Tuesday, 15 April 2014

Cardinality Estimation for Disjunctive (OR) Predicates

Introduction

Back in January 2014, I wrote an article called Cardinality Estimation for Multiple Predicates that described the cardinality estimation process for queries with multiple predicates, from the point of view of the old and new cardinality estimators.

The article describes the various behaviours and formulas involved, along with the usual sprinkling of documented and undocumented trace flags. I described the formula SQL Server 2014 uses to calculate a cardinality estimate for multiple predicates connected with AND (conjunctive predicates), which was already relatively well-known.

Despite some fairly energetic research, and basic-to-intermediate skills with Excel, I was unable to deduce a similar formula for the disjunctive case, where predicates are connected by OR. The trace flag output I describe in the other article clearly showed that exponential backoff was used in the new 2014 cardinality estimator, but the precise formula eluded me.

I gave up on it until a few weeks ago, when I was invited to contribute to the technical review of a White Paper Joe Sack was writing. One of the contributions I was able to make was to point out that exponential backoff was used for disjunctions as well as conjunctions.

The paper has now been released so I can now write about the detail behind the statement that appears there concerning cardinality estimation for disjunctive predicates (thank you Joe for pointing this out to me):

Exponential back-off description

A Bit Of Boolean Logic

The key bit of new information is the second sentence. As soon as I read it, a vague memory from my early education came back to me, as well as from a cunning query rewrite Itzik Ben-Gan shows in one of his books. Both relate to a set of rules for transforming Boolean algebra, known as DeMorgan’s Laws. Wikipedia has this to say:

English expression of De Morgan's laws

This gives us a general way to turn a disjunction into a conjunction.
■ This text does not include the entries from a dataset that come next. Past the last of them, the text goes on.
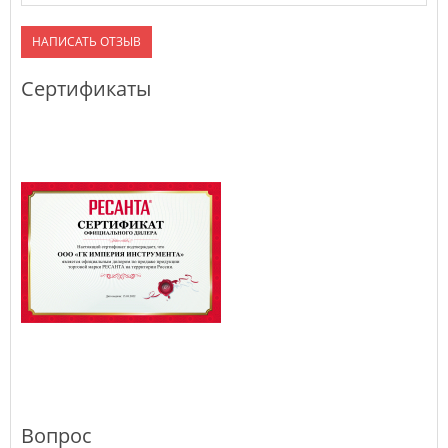
НАПИСАТЬ ОТЗЫВ
Сертификаты
Вопрос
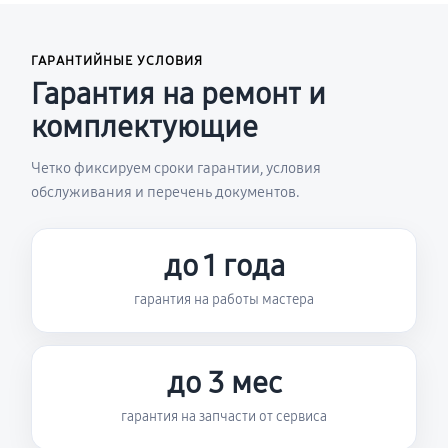
ГАРАНТИЙНЫЕ УСЛОВИЯ
Гарантия на ремонт и
комплектующие
Четко фиксируем сроки гарантии, условия
обслуживания и перечень документов.
до 1 года
гарантия на работы мастера
до 3 мес
гарантия на запчасти от сервиса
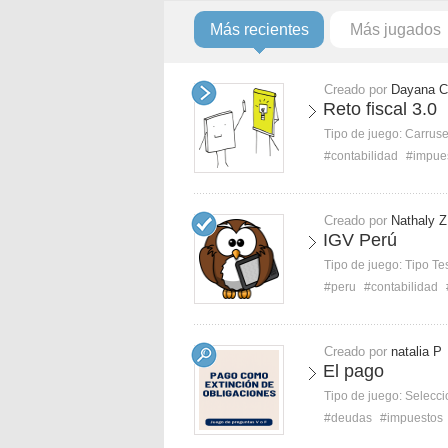
Más recientes
Más jugados
Creado por
Dayana C
Reto fiscal 3.0
Tipo de juego:
Carruse
#contabilidad
#impue
Creado por
Nathaly Z
IGV Perú
Tipo de juego:
Tipo Te
#peru
#contabilidad
Creado por
natalia P
El pago
Tipo de juego:
Selecci
#deudas
#impuestos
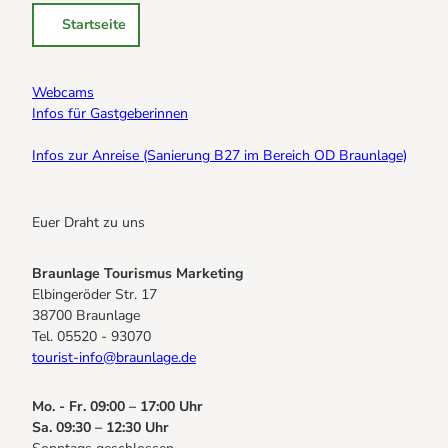
Startseite
Webcams
Infos für Gastgeberinnen
Infos zur Anreise (Sanierung B27 im Bereich OD Braunlage)
Euer Draht zu uns
Braunlage Tourismus Marketing
Elbingeröder Str. 17
38700 Braunlage
Tel. 05520 - 93070
tourist-info@braunlage.de
Mo. - Fr. 09:00 – 17:00 Uhr
Sa. 09:30 – 12:30 Uhr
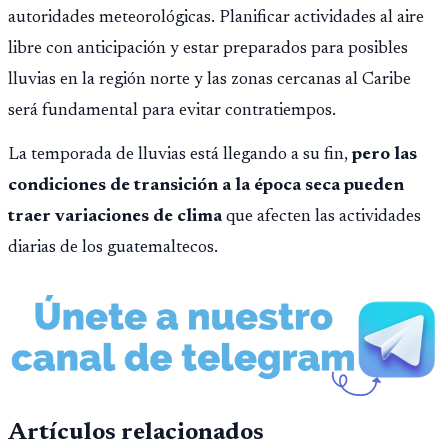
autoridades meteorológicas. Planificar actividades al aire
libre con anticipación y estar preparados para posibles
lluvias en la región norte y las zonas cercanas al Caribe
será fundamental para evitar contratiempos.
La temporada de lluvias está llegando a su fin,
pero las
condiciones de transición a la época seca pueden
traer variaciones de clima
que afecten las actividades
diarias de los guatemaltecos.
Artículos relacionados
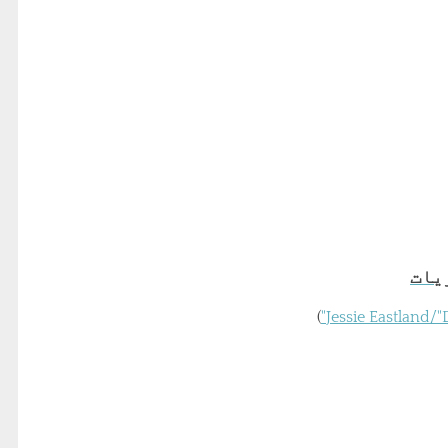
)
Jessie Eastland/"D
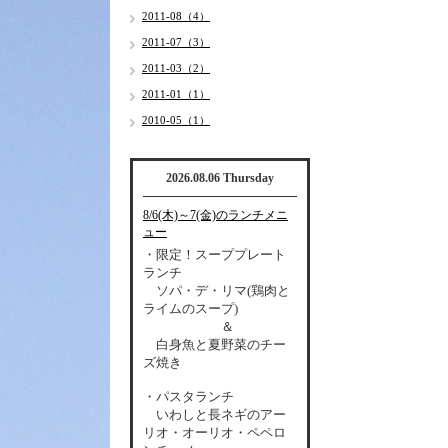
2011-08（4）
2011-07（3）
2011-03（2）
2011-01（1）
2010-05（1）
2026.08.06 Thursday
8/6(木)～7(金)のランチメニ
ュー
・限定！スーププレート
ランチ
ソパ・デ・リマ(鶏肉と
ライムのスープ)
＆
白身魚と夏野菜のチー
ズ焼き
・パスタランチ
いわしと長ネギのアー
リオ・オーリオ・ペペロ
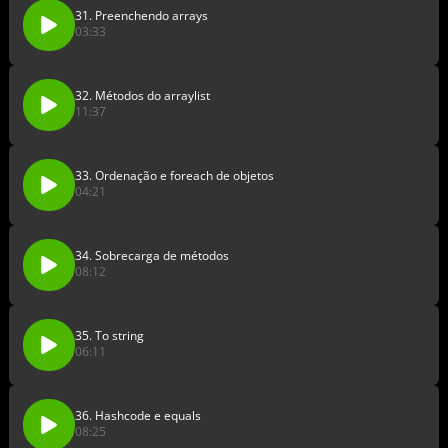
31. Preenchendo arrays
03:33
32. Métodos do arraylist
11:37
33. Ordenação e foreach de objetos
04:21
34. Sobrecarga de métodos
08:12
35. To string
06:11
36. Hashcode e equals
08:25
It is a short step from there to understand that exponential backoff for disjunctions in the SQL Server 2014 cardinality estimator works by applying DeMorgan’s laws.

Converting the troublesome OR to an AND (with the appropriate negations) allows us to reuse the AND exponential backoff calculation for OR predicates.

The Theory

Borrowing from the Wikipedia article again, we have DeMorgan’s Laws stated as:

De Morgan's laws

The interesting transformation from disjunction to conjunction can be expressed as:

not (A or B) is the same as (not A) and (not B)

This does not quite give us a direct translation from OR to AND. We need the extra step of observing:

(A or B) is the same as not (not (A or B))

This trivial double-negative means we can now directly substitute the not (A or B) above, to get:

(A or B) is the same as not ((not A) and (not B))

This gives us OR expressed in terms of NOT and AND.

The last bit of theory we need is that A and B are probabilities expressed as a fraction between 0 and 1, so:

(not X) = (1 – X)

Worked Example

Now we have all we need to show how the disjunctive exponential backoff calculation works in SQL Server 2014 using the AdventureWorks sample database:

SELECT
    NumRows = COUNT_BIG(*)
FROM Production.TransactionHistory AS TH
WHERE
    TH.TransactionID BETWEEN 100000 AND 168412
    OR TH.TransactionDate BETWEEN '20070901' AND '20080313';

There are two predicates in this query, connected by OR.

The selectivity of the predicate on Transaction ID can be derived directly from the statistics histogram:

DBCC SHOW_STATISTICS
(
    'Production.TransactionHistory', 
    'PK_TransactionHistory_TransactionID'
)
WITH HISTOGRAM;

The output is:

Histogram

This very compact histogram gives us all the information we need to say that the range of 68,413 Transaction ID values can be expected to produce 68,413 rows.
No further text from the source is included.